WORK REQUIRED: Search term "коллекции": please copy every line of the records below that contains it.

DATA EXTRACTS:
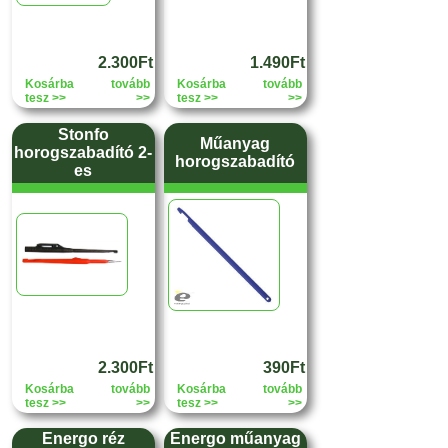
2.300Ft
1.490Ft
Kosárba
tovább
Kosárba
tovább
tesz >>
>>
tesz >>
>>
Stonfo
Műanyag
horogszabadító 2-
horogszabadító
es
2.300Ft
390Ft
Kosárba
tovább
Kosárba
tovább
tesz >>
>>
tesz >>
>>
Energo réz
Energo műanyag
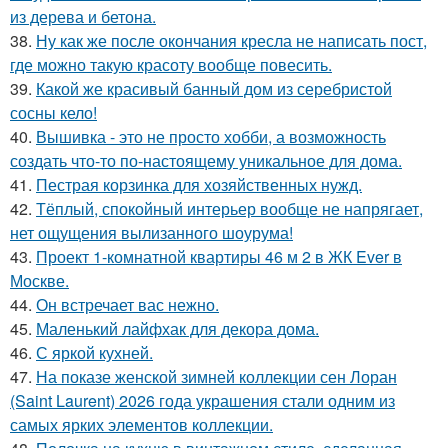
из дерева и бетона.
38.
Ну как же после окончания кресла не написать пост,
где можно такую красоту вообще повесить.
39.
Какой же красивый банный дом из серебристой
сосны кело!
40.
Вышивка - это не просто хобби, а возможность
создать что-то по-настоящему уникальное для дома.
41.
Пестрая корзинка для хозяйственных нужд.
42.
Тёплый, спокойный интерьер вообще не напрягает,
нет ощущения вылизанного шоурума!
43.
Проект 1-комнатной квартиры 46 м 2 в ЖК Ever в
Москве.
44.
Он встречает вас нежно.
45.
Маленький лайфхак для декора дома.
46.
С яркой кухней.
47.
На показе женской зимней коллекции сен Лоран
(Saint Laurent) 2026 года украшения стали одним из
самых ярких элементов коллекции.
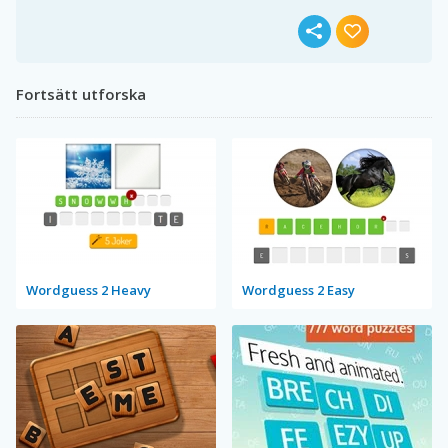
Fortsätt utforska
Wordguess 2 Heavy
Wordguess 2 Easy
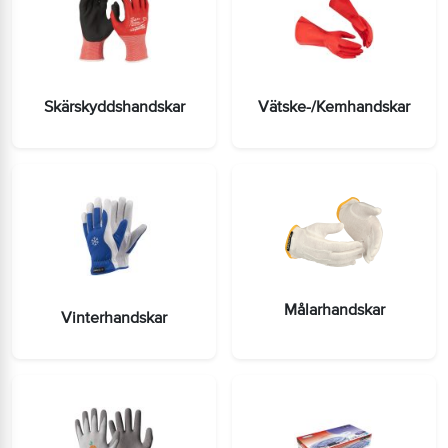
Skärskyddshandskar
Vätske-/Kemhandskar
Målarhandskar
Vinterhandskar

RESULT FOR THIS TASK:
На показе женской зимней коллекции сен Лоран
самых ярких элементов коллекции.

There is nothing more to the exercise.